Swissmedicライセンス対応の製造・品質管理体制を整備し、スイス国内における医療用大麻の垂直統合型供給基盤を強化
Astrasana Pharma AGは、スイス・チューリッヒ州Tagelswangenにおいて、医薬品レベルの製造施設の設置を完了しました。
本施設は、Swissmedicライセンスのもとで医療用大麻を栽培することを想定して設計されており、厳格な医薬品品質基準に対応したインフラを備えています。

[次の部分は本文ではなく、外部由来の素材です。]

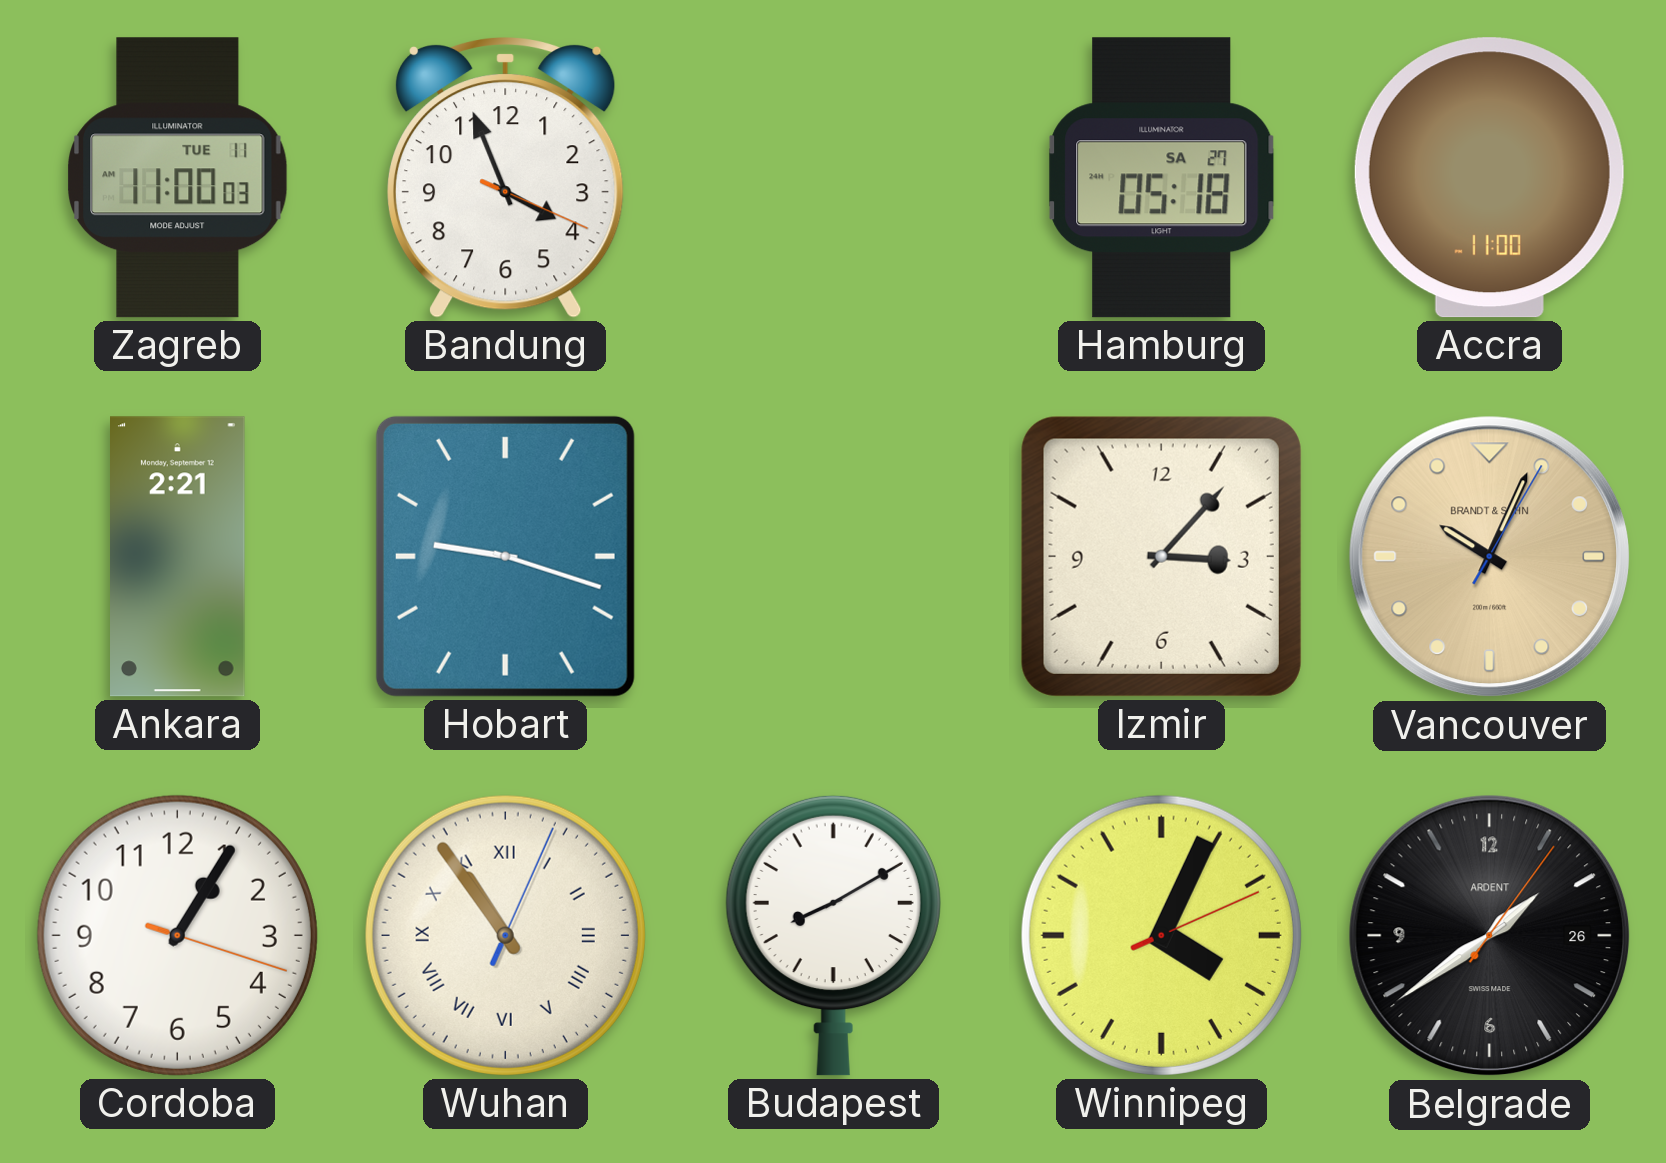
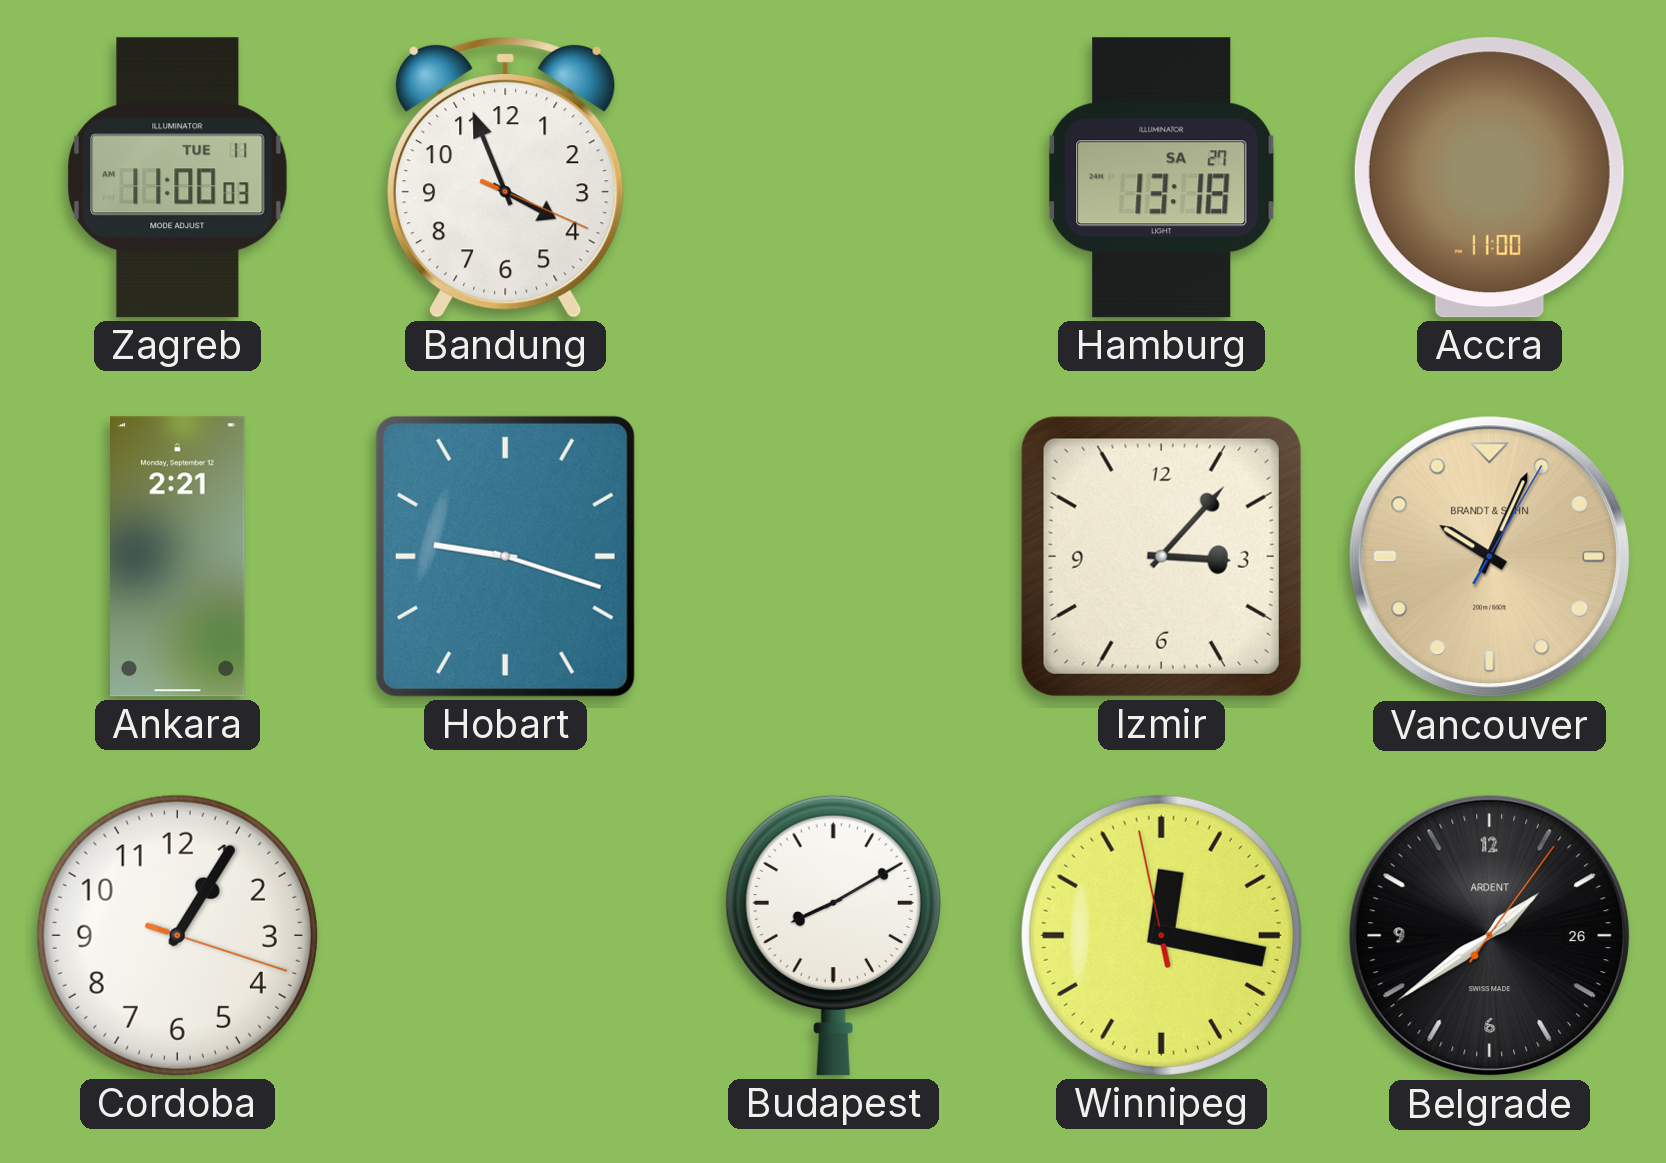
Hamburg: 05:18 -> 13:18
Wuhan: 10:54 -> none
Winnipeg: 4:04 -> 12:16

スイスでは、2022年8月1日以降、医療目的の大麻に関する禁止が解除され、医療用大麻は麻薬法の管理下で取り扱われています。医療目的の大麻栽培については、Swissmedicが許認可および管理を担っています。
最新の製造インフラ
Tagelswangenの製造施設には、以下の機能が備えられています。
・環境制御に対応した温度・湿度管理型の栽培室
・医薬品レベルの加工・包装エリア
・施設内に統合された品質管理ラボ
・GDP基準に対応した保管・物流エリア
Swissmedicは、スイス国内企業に対し、有効な事業所ライセンスを前提としてGMPおよびGDP証明書を発行すると説明しています。GMP/GDP証明書はSwissGMDPデータベース上で確認できる仕組みとなっています。
スイス市場における意義
Tagelswangen施設の稼働により、Astrasanaはスイス国内の医療用大麻市場における供給体制をさらに強化します。
スイス国内での生産体制を整備することで、国際的なサプライチェーンへの依存を低減し、より短い供給経路と厳格な品質管理を実現しやすくなります。

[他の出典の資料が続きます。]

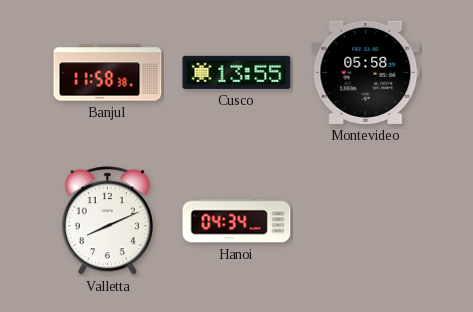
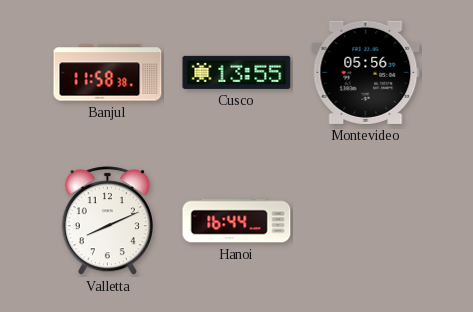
Montevideo: 05:58 -> 05:56
Hanoi: 04:34 -> 16:44
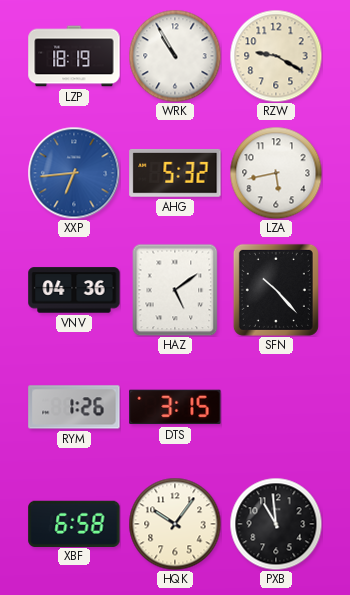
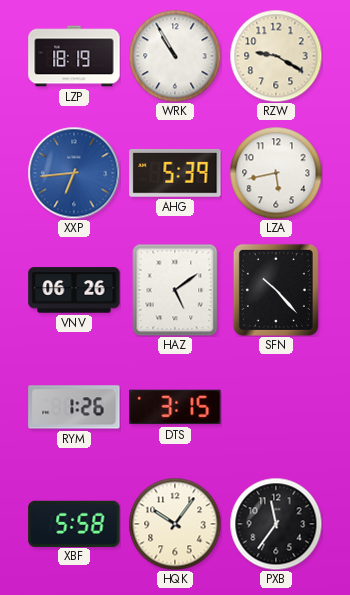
AHG: 5:32 -> 5:39
VNV: 04:36 -> 06:26
XBF: 6:58 -> 5:58
PXB: 10:59 -> 11:36
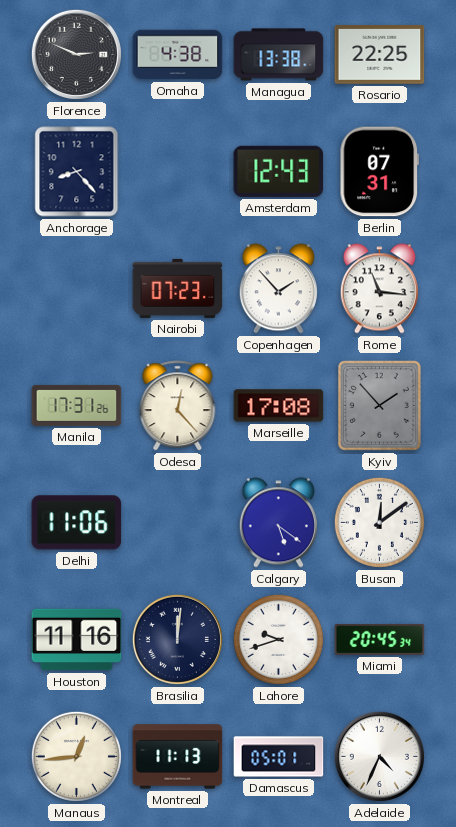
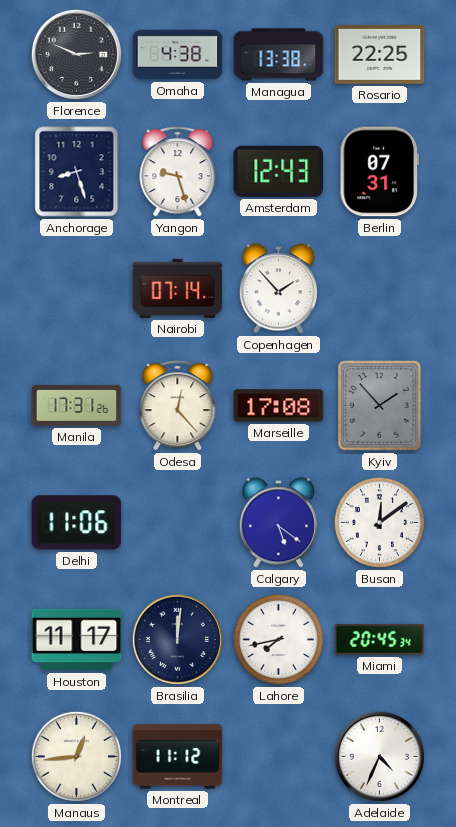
Anchorage: 8:23 -> 8:27
Yangon: none -> 9:27
Nairobi: 07:23 -> 07:14
Rome: 11:16 -> none
Houston: 11:16 -> 11:17
Lahore: 9:42 -> 7:43
Montreal: 11:13 -> 11:12
Damascus: 05:01 -> none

また、医療用大麻の栽培から加工、包装、保管・物流までを一貫して管理できることは、製品ごとのトレーサビリティ確保にもつながります。
垂直統合型モデルの中核施設
Tagelswangenの製造施設は、Astrasanaの垂直統合戦略における中核的な拠点です。

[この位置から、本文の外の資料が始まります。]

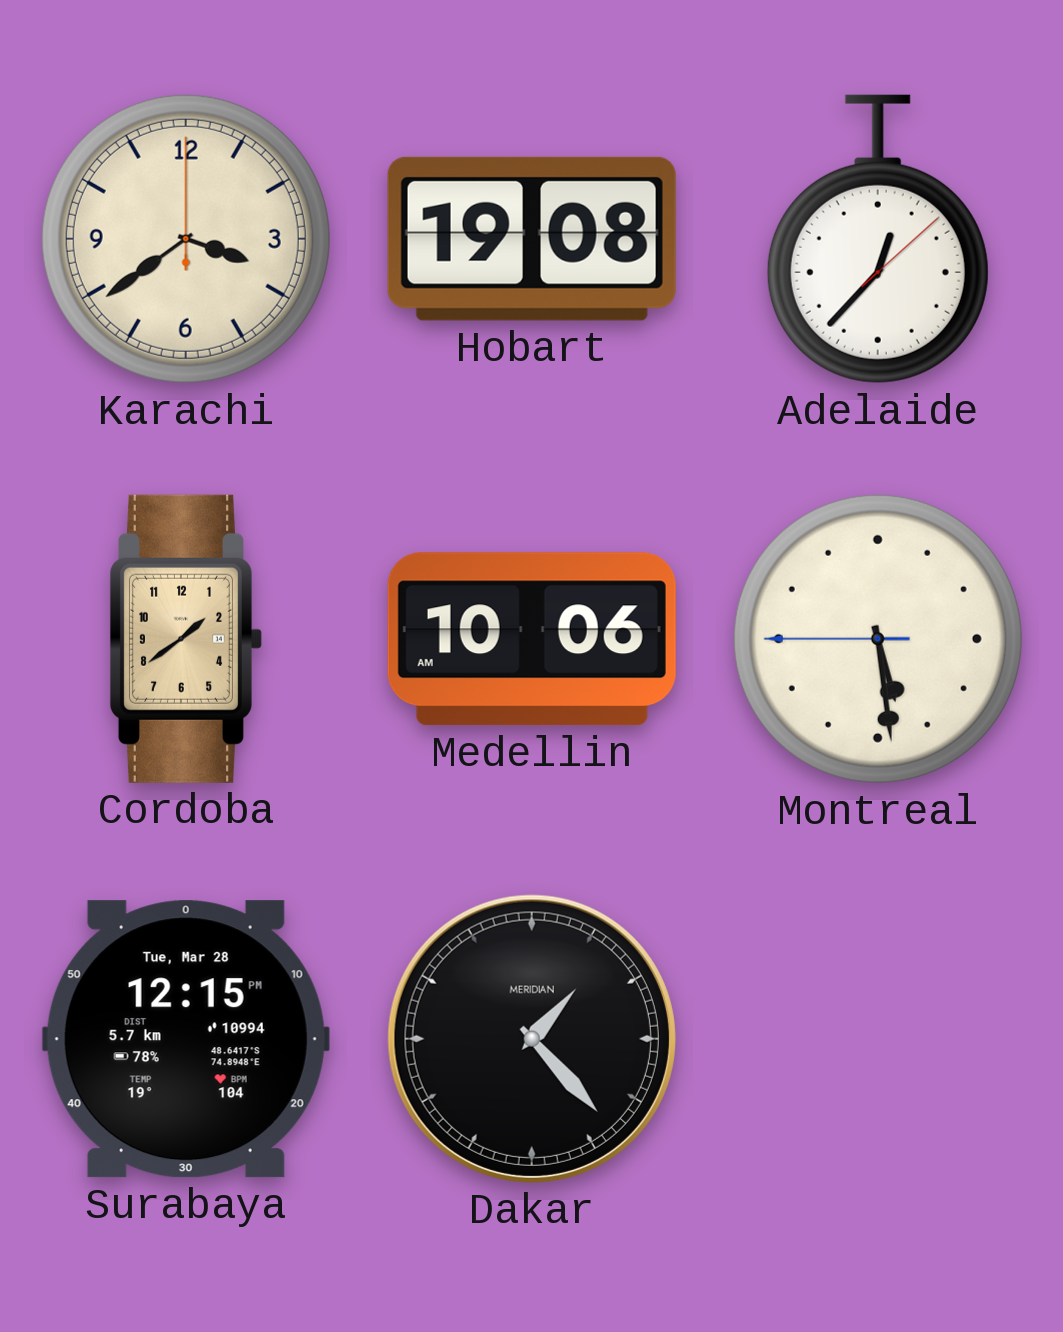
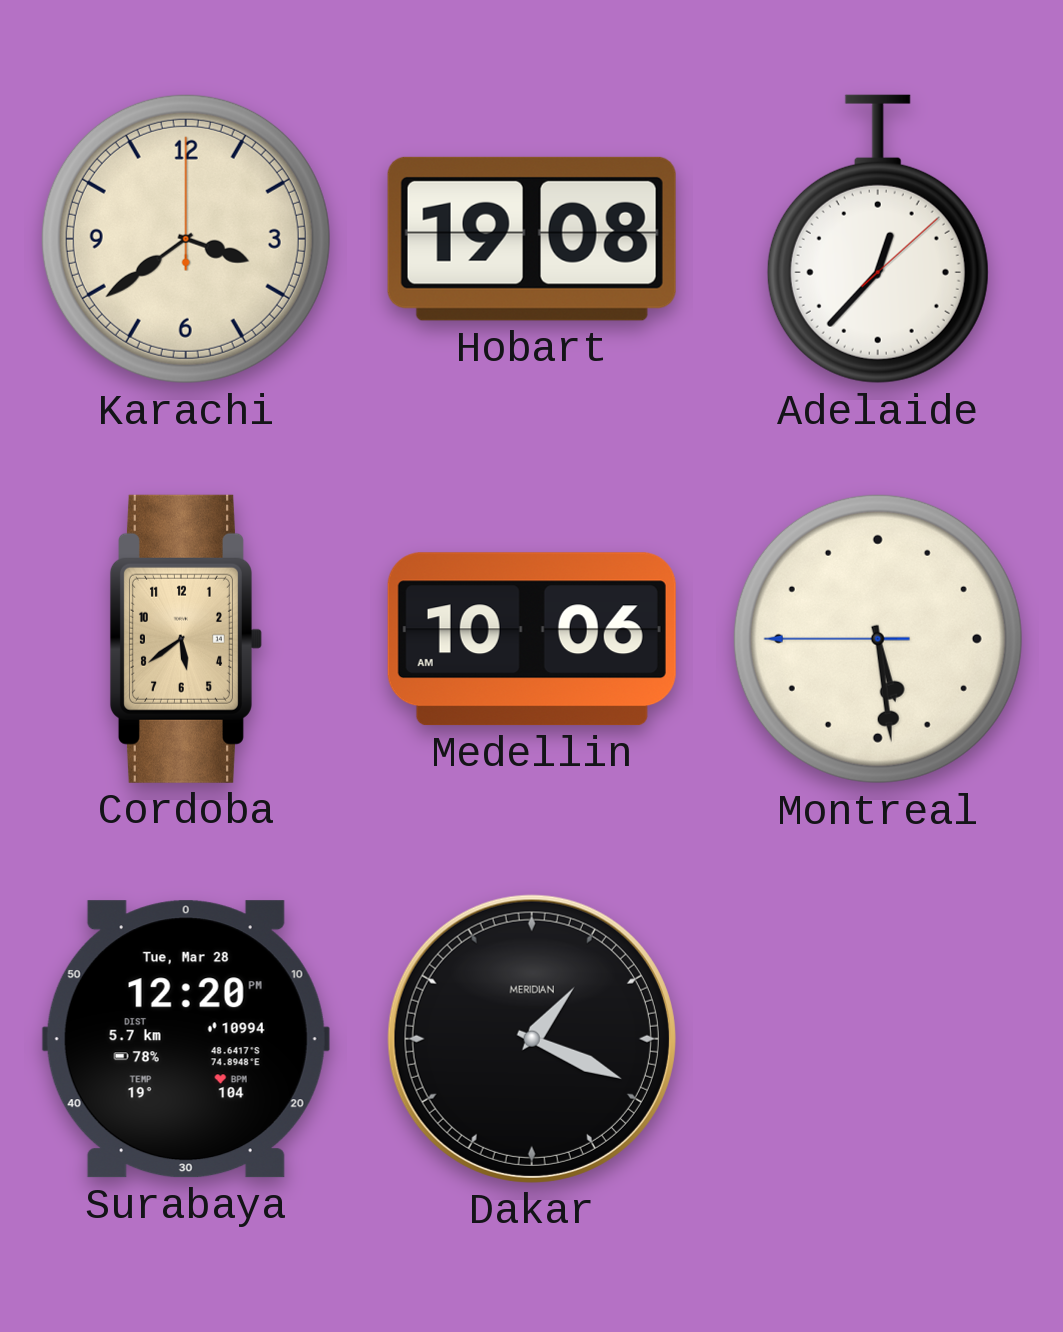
Cordoba: 1:39 -> 5:39
Surabaya: 12:15 -> 12:20
Dakar: 1:23 -> 1:19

同施設では、栽培、加工、包装までの主要な製造工程を一つの施設内で管理できる設計となっています。
これにより、各バッチの完全な追跡管理が可能となり、品質逸脱のリスク低減にも寄与します。
また、モジュール型の栽培室を採用することで、市場需要の変化に応じて生産能力を柔軟に調整できる構造となっています。
チューリッヒ州Tagelswangenという立地
Tagelswangenは、スイス・チューリッヒ州に位置しています。
研究機関、大学、チューリッヒ空港へのアクセスに優れており、科学的連携や国内外への物流の面で利点があります。
さらに、チューリッヒ州の発達した産業インフラと専門人材へのアクセスは、医薬品品質基準に対応した製造体制の構築において重要な要素となります。
今回の施設完成は、Astrasanaの事業展開における重要なステップです。
Tagelswangen施設は、スイスを拠点とした医療用大麻の持続的な生産体制を支える基盤となり、医薬品レベルの品質管理に基づく安定供給体制の確立に貢献します。